As Songs for a New World evolved over the course of my first five years in New York City, I was absorbing a lot of different music in that way that is really only possible when you live by yourself and don’t have to spend your money on anything other than buying CDs. (I realize the whole notion of “buying CDs” now seems quaint, but this was in the early 1990’s and we actually had to go to music stores and give money to people if we wanted to have a copy of a song we could listen to whenever we wanted.) “The Steam Train” is sort of an unholy mixture of Bruce Hornsby, the Manhattan Transfer, and what was then called “new jack swing.” I was never going to convince anyone that I was Teddy Riley, but I was willing to try.

I don’t know why I wanted to write a song about a basketball player in the projects. Hoop Dreams wasn’t even out yet, so that wasn’t the inspiration – and that movie is of course authentic and authoritative in ways that “The Steam Train” doesn’t even approach. The whole song seems ersatz to me, and it did even then, but I thought the music was cool and I hoped that perhaps having an actual black person sing the song might give it some credibility that my lame-ass phony-baloney “Nike and Adidas” jokes wouldn’t otherwise attain.

This whole line of thinking is made ridiculous by the fact that I already had my cast in place for the show, and I knew that my tough basketball player from the projects was going to be played by …
Billy_Porter-thumb.jpg
… Billy Porter.

Billy is one of the greatest singers in the world; I say that with no hyperbole intended. From the first time I heard him (when he came into Don’t Tell Mama’s on a night I was working the piano bar), I knew that he was a rare and magnificent creature, a phenomenal musical imagination couple with an extraordinary instrument. And he is a formidable actor as well, intensely emotional and committed and funny and just generally wonderful. What’s he is not, however, is a basketball player from the projects. The staging originally included some rudimentary dribbling and shooting – that was cut very quickly. When we handed Billy the basketball in rehearsal, he held it like it was a wet schnauzer.

But, for all of its ludicrousness, I can’t help loving it. Here’s my fake “street” song about a sport I never watch sung by someone who looked as much like Michael Jordan as I look like Chris Hemsworth. And all of that notwithstanding, I still think it’s awesome.
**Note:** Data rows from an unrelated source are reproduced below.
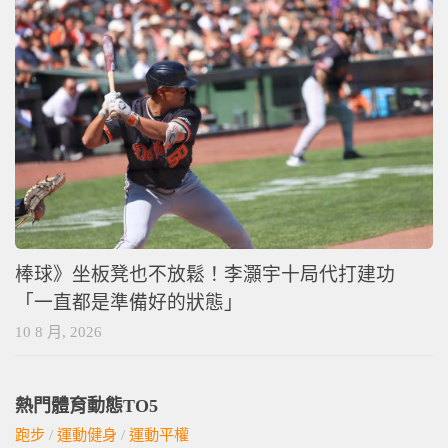
棒球》坐板凳也不放鬆！李灝宇十局代打建功
「一直都是準備好的狀態」
10 8 月, 2026
熱門體育動態TO5
跑步
/
運動健身
/
運動平權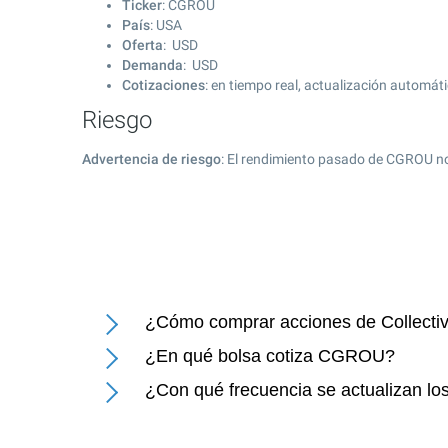
Ticker
: CGROU
País
: USA
Oferta
: USD
Demanda
: USD
Cotizaciones
: en tiempo real, actualización automát
Riesgo
Advertencia de riesgo
: El rendimiento pasado de CGROU no
¿Cómo comprar acciones de Collectiv
¿En qué bolsa cotiza CGROU?
¿Con qué frecuencia se actualizan los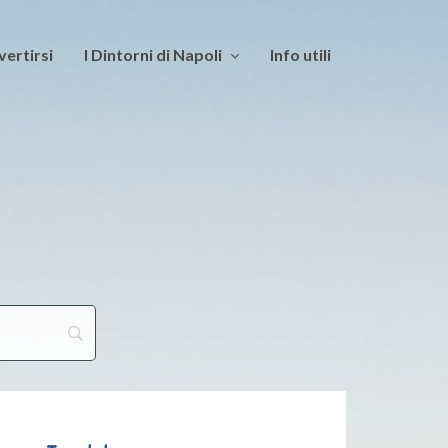
vertirsi
I Dintorni di Napoli
Info utili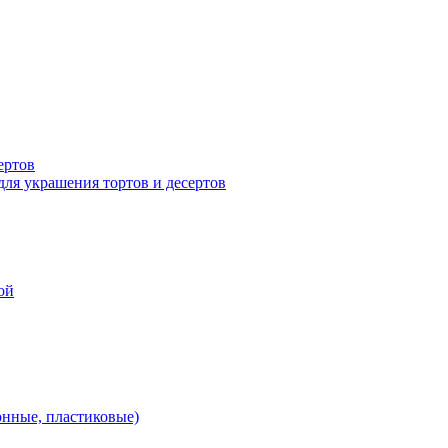
ертов
для украшения тортов и десертов
ой
онные, пластиковые)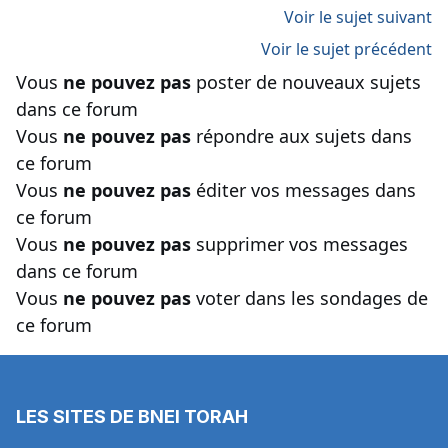
Voir le sujet suivant
Voir le sujet précédent
Vous
ne pouvez pas
poster de nouveaux sujets
dans ce forum
Vous
ne pouvez pas
répondre aux sujets dans
ce forum
Vous
ne pouvez pas
éditer vos messages dans
ce forum
Vous
ne pouvez pas
supprimer vos messages
dans ce forum
Vous
ne pouvez pas
voter dans les sondages de
ce forum
LES SITES DE BNEI TORAH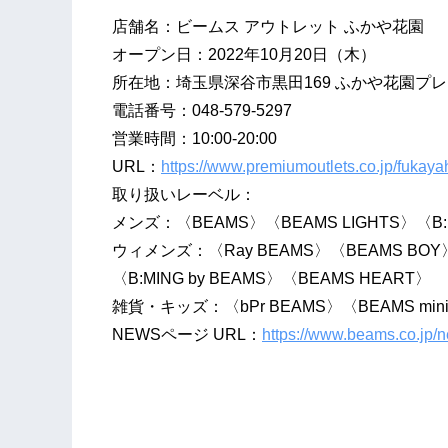
店舗名：ビームス アウトレット ふかや花園
オープン日：2022年10月20日（木）
所在地：埼玉県深谷市黒田169 ふかや花園プ
電話番号：048-579-5297
営業時間：10:00-20:00
URL：
https://www.premiumoutlets.co.jp/fuka
取り扱いレーベル：
メンズ：〈BEAMS〉〈BEAMS LIGHTS〉〈B:M
ウィメンズ：〈Ray BEAMS〉〈BEAMS BOY〉〈
〈B:MING by BEAMS〉〈BEAMS HEART〉
雑貨・キッズ：〈bPr BEAMS〉〈BEAMS min
NEWSページ URL：
https://www.beams.co.jp/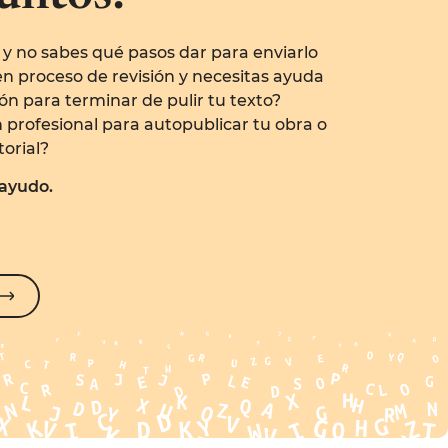
 y no sabes qué pasos dar para enviarlo
 en proceso de revisión y necesitas ayuda
ón para terminar de pulir tu texto?
 profesional para autopublicar tu obra o
torial?
 ayudo.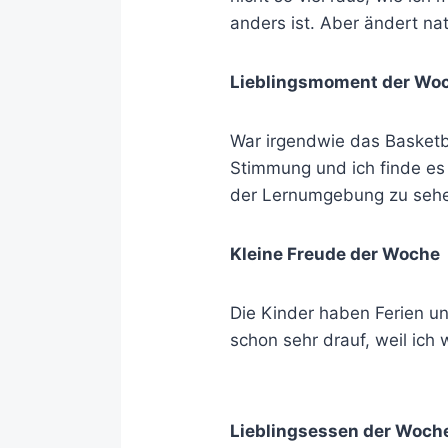
anders ist. Aber ändert na
Lieblingsmoment der Wo
War irgendwie das Basketbal
Stimmung und ich finde es
der Lernumgebung zu sehe
Kleine Freude der Woche
Die Kinder haben Ferien un
schon sehr drauf, weil ich
Lieblingsessen der Woch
Billy never got to sing on the original cast album for the show, so this is a rare chance to hear him take on this material which was really shaped so specifically for his voice. There are two other fascinating things to listen to here: my 1993 keyboard programming (on a Korg T3, if you were wondering), which is both soulless AND inept; and none other than Tony Award-winning singer Debbie Gravitte singing backup with Andréa. I had originally hoped Debbie would record all of the songs for Woman 2 for the demo, but it took us all so long to get the harmonies right for the ensemble numbers that I never got the time to work on the solos. I still hope she’ll sing them someday!
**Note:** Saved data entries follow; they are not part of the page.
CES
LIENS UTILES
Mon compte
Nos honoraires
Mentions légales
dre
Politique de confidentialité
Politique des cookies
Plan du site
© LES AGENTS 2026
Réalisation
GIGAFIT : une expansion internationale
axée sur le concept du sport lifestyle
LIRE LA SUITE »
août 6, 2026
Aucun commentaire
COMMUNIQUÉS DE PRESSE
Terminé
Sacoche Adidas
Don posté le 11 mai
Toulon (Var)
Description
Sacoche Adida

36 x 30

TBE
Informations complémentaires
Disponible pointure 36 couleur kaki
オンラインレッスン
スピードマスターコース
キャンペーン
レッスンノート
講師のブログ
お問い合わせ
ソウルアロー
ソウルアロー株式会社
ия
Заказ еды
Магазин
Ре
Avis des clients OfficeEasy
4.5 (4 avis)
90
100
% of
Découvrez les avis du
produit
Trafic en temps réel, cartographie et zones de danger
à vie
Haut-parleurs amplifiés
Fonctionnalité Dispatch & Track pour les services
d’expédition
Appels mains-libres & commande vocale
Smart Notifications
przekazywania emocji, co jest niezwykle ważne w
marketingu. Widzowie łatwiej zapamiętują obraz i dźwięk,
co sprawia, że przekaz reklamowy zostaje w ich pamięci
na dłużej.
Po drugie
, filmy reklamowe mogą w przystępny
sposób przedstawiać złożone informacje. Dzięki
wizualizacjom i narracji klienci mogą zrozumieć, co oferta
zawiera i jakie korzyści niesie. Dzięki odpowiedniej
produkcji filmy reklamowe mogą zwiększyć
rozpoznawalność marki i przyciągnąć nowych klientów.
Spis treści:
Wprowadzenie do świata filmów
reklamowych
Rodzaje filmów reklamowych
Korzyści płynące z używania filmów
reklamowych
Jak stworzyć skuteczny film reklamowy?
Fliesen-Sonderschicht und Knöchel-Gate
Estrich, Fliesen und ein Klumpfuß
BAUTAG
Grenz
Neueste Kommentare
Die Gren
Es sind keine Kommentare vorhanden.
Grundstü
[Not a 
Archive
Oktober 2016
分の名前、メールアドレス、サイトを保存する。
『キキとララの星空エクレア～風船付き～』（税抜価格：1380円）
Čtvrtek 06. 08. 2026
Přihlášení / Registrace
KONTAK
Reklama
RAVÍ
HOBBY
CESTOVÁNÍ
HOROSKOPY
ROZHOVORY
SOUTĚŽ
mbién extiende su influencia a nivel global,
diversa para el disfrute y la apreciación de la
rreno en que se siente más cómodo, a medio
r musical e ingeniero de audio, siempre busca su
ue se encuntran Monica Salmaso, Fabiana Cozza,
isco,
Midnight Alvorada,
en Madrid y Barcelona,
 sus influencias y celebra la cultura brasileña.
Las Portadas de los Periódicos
The Steam Train (demo) from Songs for a New World (1995)
Music and lyrics by Jason Robert Brown
Billy Porter: lead vocal
JRB, Andréa Burns & Debbie (Shapiro) Gravitte: ensemble vocals
JRB: piano/programming
Recorded at Night Owl Studios, NY, NY, Spring 1993

While I never got to hear Debbie sing “Stars and the Moon,” I have heard countless other wonderful women bring it to life, and I wanted to share one of those performances with you here.

julia_murney4.jpg
Julia Murney is one of the most profoundly gifted musical theatre singers on Earth, and we’ve had the opportunity to collaborate on a number of projects, including a concert version of The Last Five Years that we did at UCLA in 2007. Julia was also featured in an orchestral concert of Songs for a New World that I conducted in Adelaide, South Australia in 2003. (You can hear her epic rendition of “The Flagmaker” from that concert here.) Here is her gorgeous performance of what I like to call “a medley of my greatest hit.”
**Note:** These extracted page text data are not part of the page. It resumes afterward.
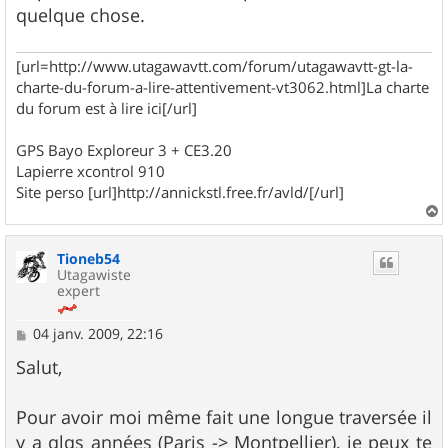
quelque chose.
[url=http://www.utagawavtt.com/forum/utagawavtt-gt-la-
charte-du-forum-a-lire-attentivement-vt3062.html]La charte
du forum est à lire ici[/url]
GPS Bayo Exploreur 3 + CE3.20
Lapierre xcontrol 910
Site perso [url]http://annickstl.free.fr/avld/[/url]
a
u
Tioneb54
t
Utagawiste
expert
M
04 janv. 2009, 22:16
e
s
Salut,
s
a
g
Pour avoir moi même fait une longue traversée il
e
y a qlqs années (Paris -> Montpellier), je peux te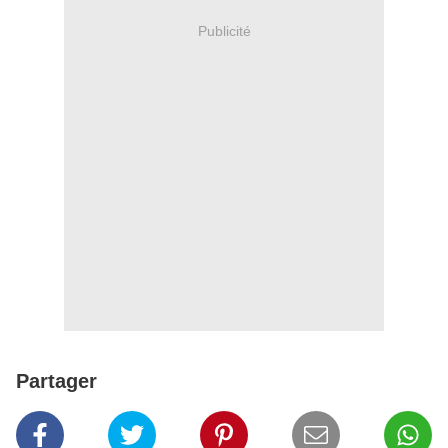
Publicité
Partager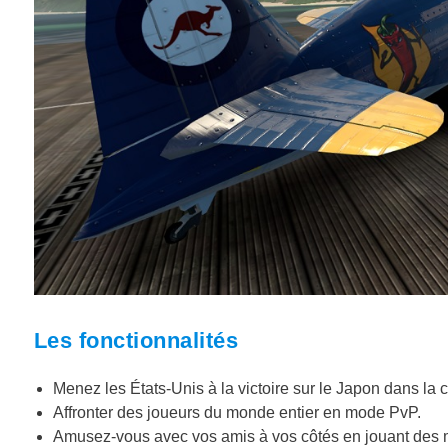
Les fonctionnalités
Menez les États-Unis à la victoire sur le Japon dans la
Affronter des joueurs du monde entier en mode PvP.
Amusez-vous avec vos amis à vos côtés en jouant des 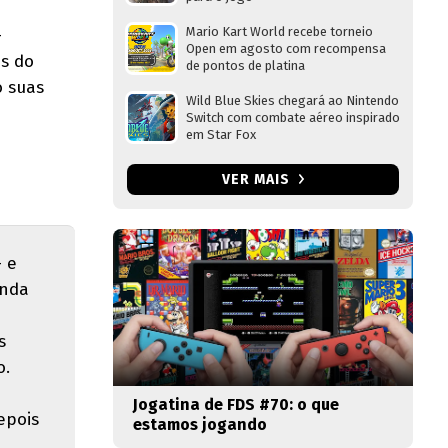
Mario Kart World recebe torneio
-
Open em agosto com recompensa
es do
de pontos de platina
o suas
Wild Blue Skies chegará ao Nintendo
Switch com combate aéreo inspirado
em Star Fox
VER MAIS
— e
inda
m
s
o.
Jogatina de FDS #70: o que
epois
estamos jogando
Stars and the Moon (live) from Songs for a New World (1995)
Music and lyrics by Jason Robert Brown
Julia Murney: vocal
The Adelaide Art Orchestra (JRB, conductor)
Roger Butterley: acoustic guitar
Randy Landau: acoustic bass
Georgia Stitt: piano
Recorded by some crazed showtune queen with a crappy tape recorder, Adelaide Festival Hall, Adelaide, South Australia, 6/16/03

I have had the privilege of working with some amazing singers, y’all! Grateful am I. Enjoy.